2016

 美雨。


 もう5年か。なりふり構わず駆け抜けてきたし、なりふり構わず探し続けたけど、君が占ってくれたような未来は見えなかった。アルカナが示す未来を僕は信じていたかったんだけれど、僕の希望はもうどこにもない。きっと全て逆さまになってしまったんだよな。あんなに熱心に解説してもらったのに、タロットカードの意味も示唆も覚えてないんだ。でも、カードが逆さまになってしまうと全てがひっくり返ってしまうことだけは覚えている。


「さかさまに気をつけて」と君は言った。

「さかさまになってしまうと、どんなにいいことを言っていても、カードはそっぽを向くの。だから決められた手順を踏んで、上下をちゃんとしないとダメ」

 君の中では、カードは持ち主以外が触れてはいけない神聖なものだった。だから僕はついぞ君の大事なカードには触れたことがない。万智はどうだったか、知らないけど。


 君はまだあのカードを持っているだろうか。君が大事に布に包んで持っていたあの大アルカナを。そしてどこかで見てるだろうか。この光を。


 天使の梯子は吉兆のしるしだっていう。

 僕はこれを見かけるたびに君に手紙を書く。読んだら捨ててくれて構わない。ぜひ捨ててくれ。


 今日の空はどんよりしていて、今にも雨が降りそうな予感がしたんだけれど、その雲の切れ間からまっさらな光が降ってきたんだ。美雨、僕ら10歳の頃に初めて見たあれと同じだ。同じ空だよ。

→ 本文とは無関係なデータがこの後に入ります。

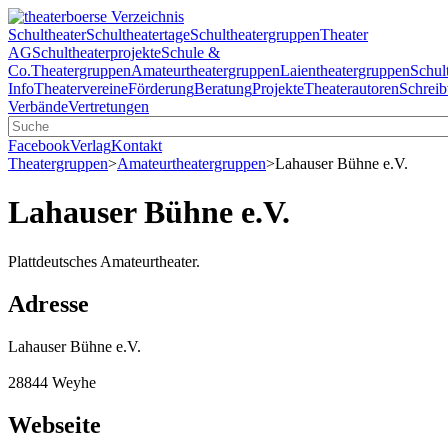
Schultheater
Schultheatertage
Schultheatergruppen
Theater
AG
Schultheaterprojekte
Schule &
Co.
Theatergruppen
Amateurtheatergruppen
Laientheatergruppen
Schul
Info
Theatervereine
Förderung
Beratung
Projekte
Theaterautoren
Schreib
Verbände
Vertretungen
Facebook
Verlag
Kontakt
Theatergruppen
>
Amateurtheatergruppen
>
Lahauser Bühne e.V.
Lahauser Bühne e.V.
Plattdeutsches Amateurtheater.
Adresse
Lahauser Bühne e.V.
28844 Weyhe
Webseite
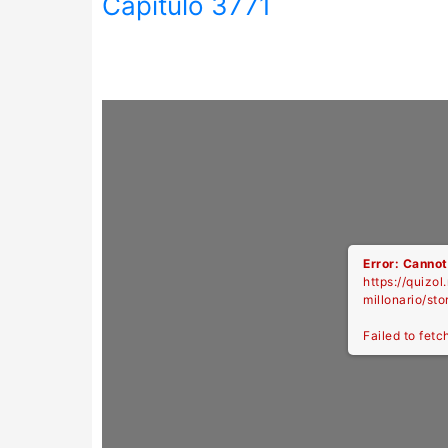
Capitulo 3771
Error: Cannot
https://quizol
millonario/st
Failed to fetc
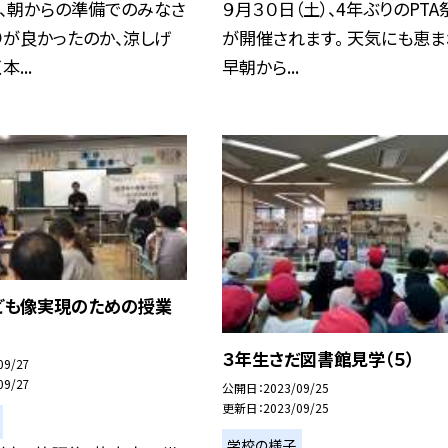
）、朝からの準備でのみなさ
９月３０日（土）、4年ぶりのPTA
りが良かったのか、涼しげ
が開催されます。 天気にも恵ま
...
早朝から...
ども像実現のための授業
３年生さだ図書館見学（５）
09/27
09/27
公開日
2023/09/25
更新日
2023/09/25
学校の様子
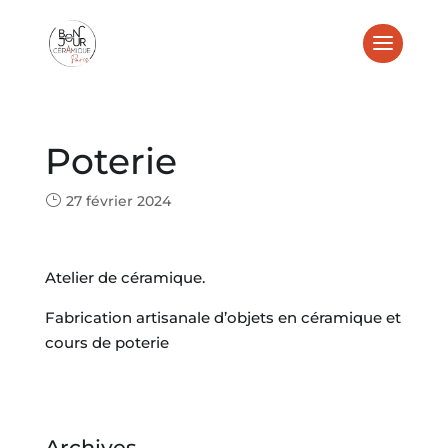
Poterie
27 février 2024
Atelier de céramique.
Fabrication artisanale d’objets en céramique et
cours de poterie
Archives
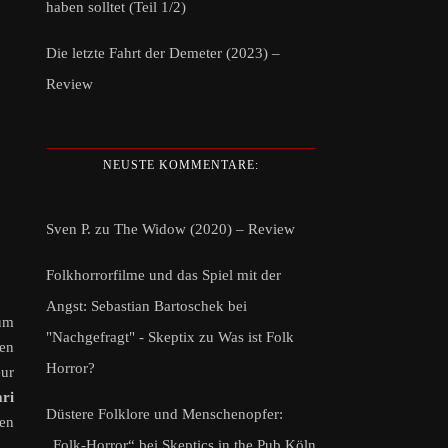
haben solltet (Teil 1/2)
Die letzte Fahrt der Demeter (2023) –
Review
NEUSTE KOMMENTARE:
Sven P.
zu
The Widow (2020) – Review
Folkhorrorfilme und das Spiel mit der
Angst: Sebastian Bartoschek bei
zum
"Nachgefragt" - Skeptix
zu
Was ist Folk
nen
Horror?
eur
ari
Düstere Folklore und Menschenopfer:
nen
„Folk-Horror“ bei Skeptics in the Pub Köln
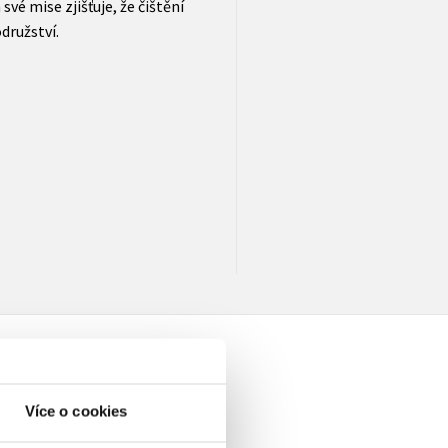
své mise zjišťuje, že čištění
družství.
Více o cookies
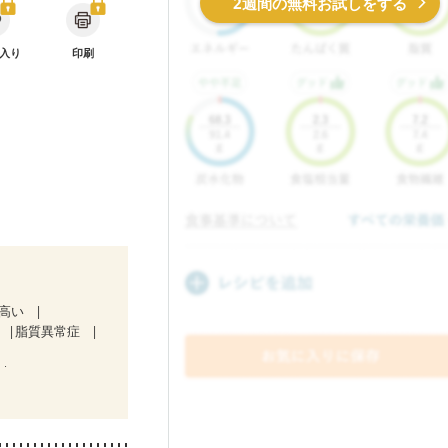
2週間の無料お試しをする
入り
印刷
が高い
脂質異常症
）
ど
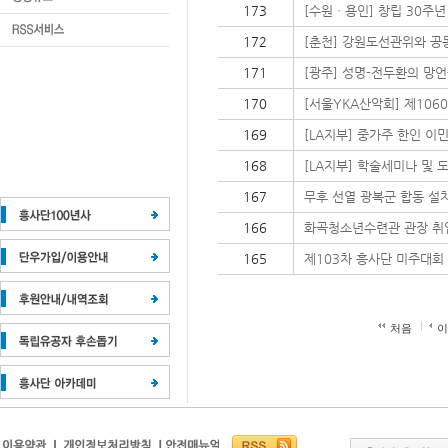
173
[수원ㆍ용인] 창립 30주년
172
[춘천] 강원도선관위와 
171
[광주] 성명-전두환의 망
170
[서울YKA산악회] 제106
169
[LA지부] 중가주 한인 이
168
[LA지부] 학술세미나 및 
167
무후 선열 광복군 합동 설
166
화곡청소년수련관 관장 취
165
제103차 흥사단 미주대회
처음
이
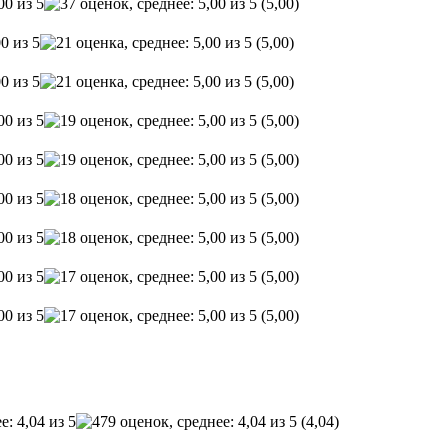
(5,00)
(5,00)
(5,00)
(5,00)
(5,00)
(5,00)
(5,00)
(5,00)
(5,00)
(4,04)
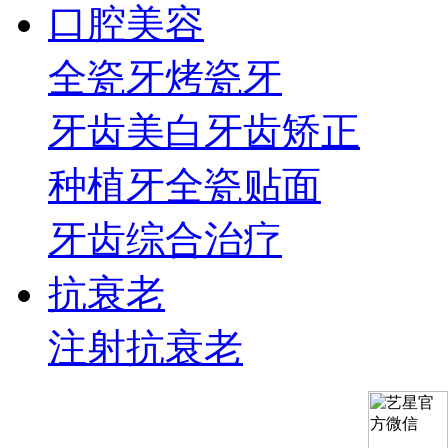
口腔美容
全瓷牙
烤瓷牙
牙齿美白
牙齿矫正
种植牙
全瓷贴面
牙齿综合治疗
抗衰老
注射抗衰老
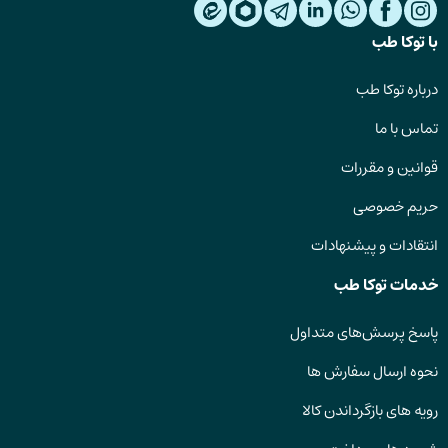
با توکا طب
درباره توکا طب
تماس با ما
قوانین و مقررات
حریم خصوصی
انتقادات و پیشنهادات
خدمات توکا طب
پاسخ پرسش‌های متداول
نحوه ارسال سفارش ها
رویه های بازگرداندن کالا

 僕の空はずっとひとつづきで、嫌になるくらい無常で、時々こういう風に、なにかの悪戯みたいに、天への梯子をかけるんだ。あれが本当に天使の梯子だったらと思う。足をかけてのぼれたらと思う。


 そうしたら、万智はそこから降りて来れるんじゃないかな。君もそう思わないか、美雨。


 万智は戻ってこれた。美雨、君はどうだろう。

 今どこにいるんだろう。

 僕は想像する。君が陸にいるのか、それとも深い海の底にいるのか。